EXERCISE REQUIREMENTS: Find every line of the records that has "with" and return it.

Page images and extracted text:
■ ■ ■ ■ ■
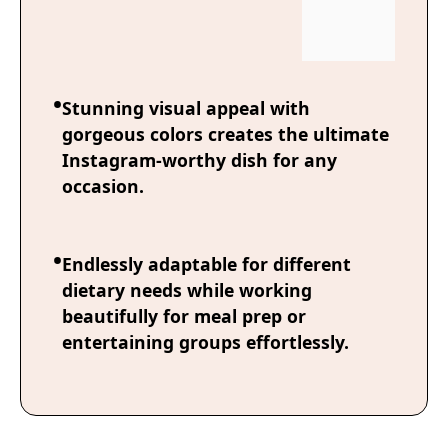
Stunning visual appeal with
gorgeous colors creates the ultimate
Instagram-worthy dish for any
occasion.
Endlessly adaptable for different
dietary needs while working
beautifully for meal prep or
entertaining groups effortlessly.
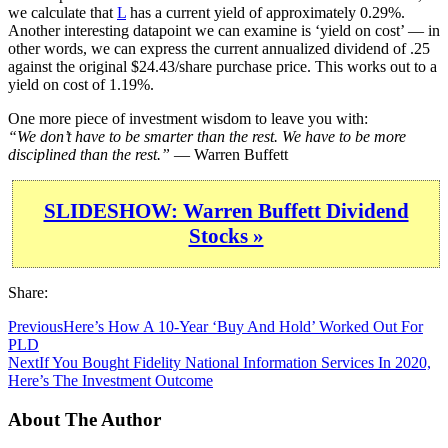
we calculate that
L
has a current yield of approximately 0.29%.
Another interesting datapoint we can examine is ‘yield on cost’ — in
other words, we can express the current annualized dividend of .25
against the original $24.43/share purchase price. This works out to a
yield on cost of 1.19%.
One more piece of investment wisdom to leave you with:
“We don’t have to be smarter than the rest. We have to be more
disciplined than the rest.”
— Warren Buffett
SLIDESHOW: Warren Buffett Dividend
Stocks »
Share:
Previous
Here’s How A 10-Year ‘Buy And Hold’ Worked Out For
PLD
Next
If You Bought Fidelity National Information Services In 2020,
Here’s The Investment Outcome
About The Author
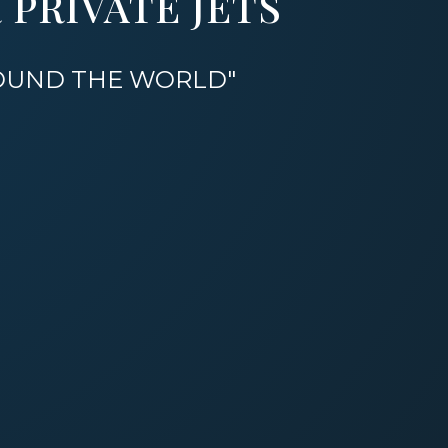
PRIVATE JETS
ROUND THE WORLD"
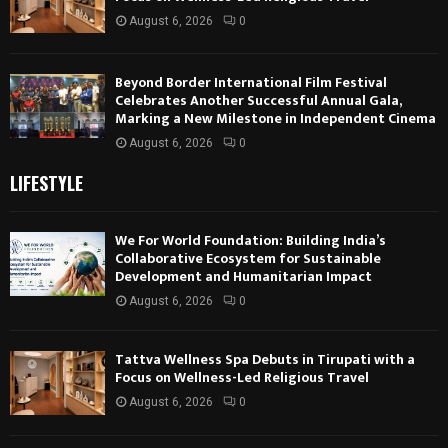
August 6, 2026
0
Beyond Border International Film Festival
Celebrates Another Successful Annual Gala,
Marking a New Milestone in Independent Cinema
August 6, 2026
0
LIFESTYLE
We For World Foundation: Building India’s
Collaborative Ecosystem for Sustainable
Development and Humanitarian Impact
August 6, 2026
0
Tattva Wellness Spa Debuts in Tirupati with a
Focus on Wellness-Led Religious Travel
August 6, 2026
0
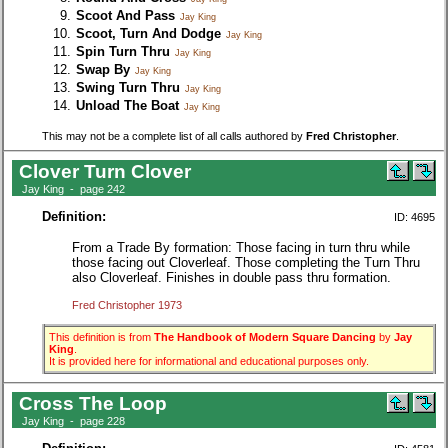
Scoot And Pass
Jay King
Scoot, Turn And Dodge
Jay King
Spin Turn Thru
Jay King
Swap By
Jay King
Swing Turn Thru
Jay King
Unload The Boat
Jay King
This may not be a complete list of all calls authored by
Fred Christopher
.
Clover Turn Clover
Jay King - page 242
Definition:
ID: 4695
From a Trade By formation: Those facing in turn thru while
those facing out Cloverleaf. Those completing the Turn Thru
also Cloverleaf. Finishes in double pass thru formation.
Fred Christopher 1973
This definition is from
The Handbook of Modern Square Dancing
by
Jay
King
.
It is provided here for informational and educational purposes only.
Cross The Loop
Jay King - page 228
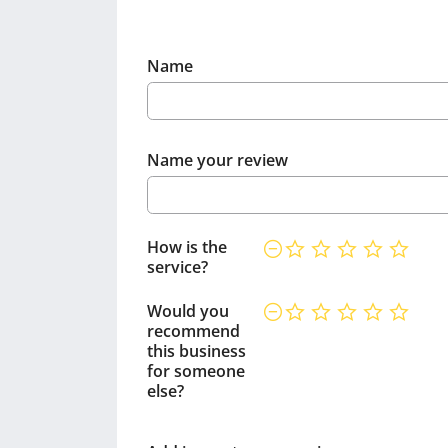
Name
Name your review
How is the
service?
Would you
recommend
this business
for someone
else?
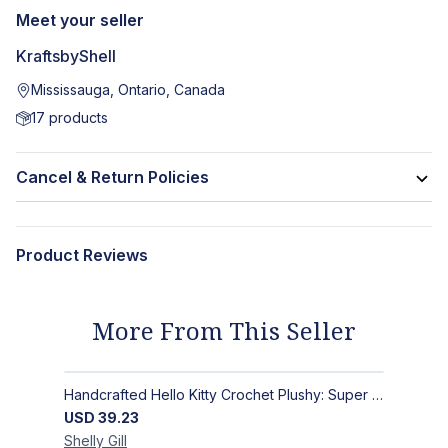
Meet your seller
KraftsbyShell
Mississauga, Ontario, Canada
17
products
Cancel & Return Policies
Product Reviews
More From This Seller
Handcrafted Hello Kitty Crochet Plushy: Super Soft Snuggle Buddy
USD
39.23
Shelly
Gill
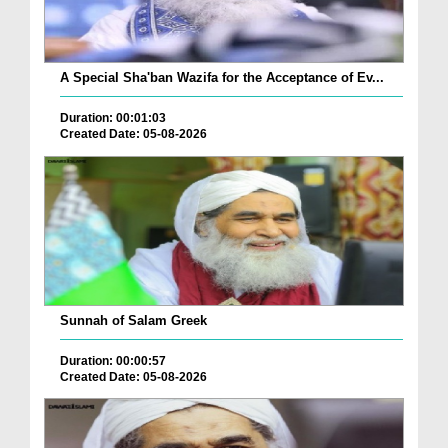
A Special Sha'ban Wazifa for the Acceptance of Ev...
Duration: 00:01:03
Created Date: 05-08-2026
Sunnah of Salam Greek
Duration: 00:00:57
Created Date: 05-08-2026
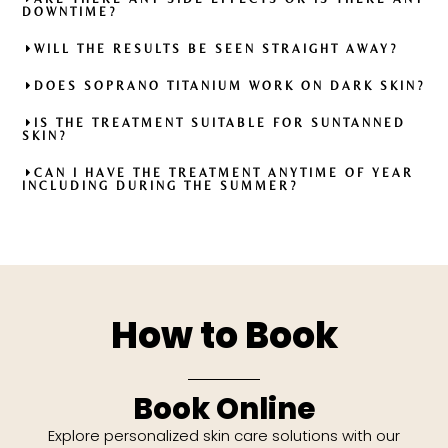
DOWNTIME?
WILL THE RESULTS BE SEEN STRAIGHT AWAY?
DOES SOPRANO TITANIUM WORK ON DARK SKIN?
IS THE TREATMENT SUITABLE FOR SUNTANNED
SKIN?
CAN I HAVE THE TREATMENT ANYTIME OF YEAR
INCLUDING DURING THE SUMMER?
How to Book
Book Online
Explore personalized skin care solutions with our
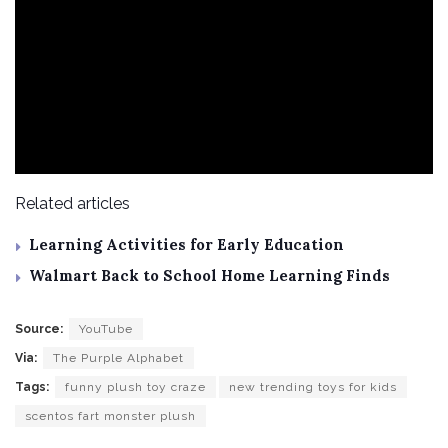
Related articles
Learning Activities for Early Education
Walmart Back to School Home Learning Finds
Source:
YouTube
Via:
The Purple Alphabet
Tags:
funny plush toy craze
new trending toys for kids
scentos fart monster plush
■ ■ ■ ■ ■
RESPONSE TO THIS EXERCISE:
Stunning visual appeal with
One more piece of investment wisdom to leave you with:
Tattva Wellness Spa Debuts in Tirupati with a
Explore personalized skin care solutions with our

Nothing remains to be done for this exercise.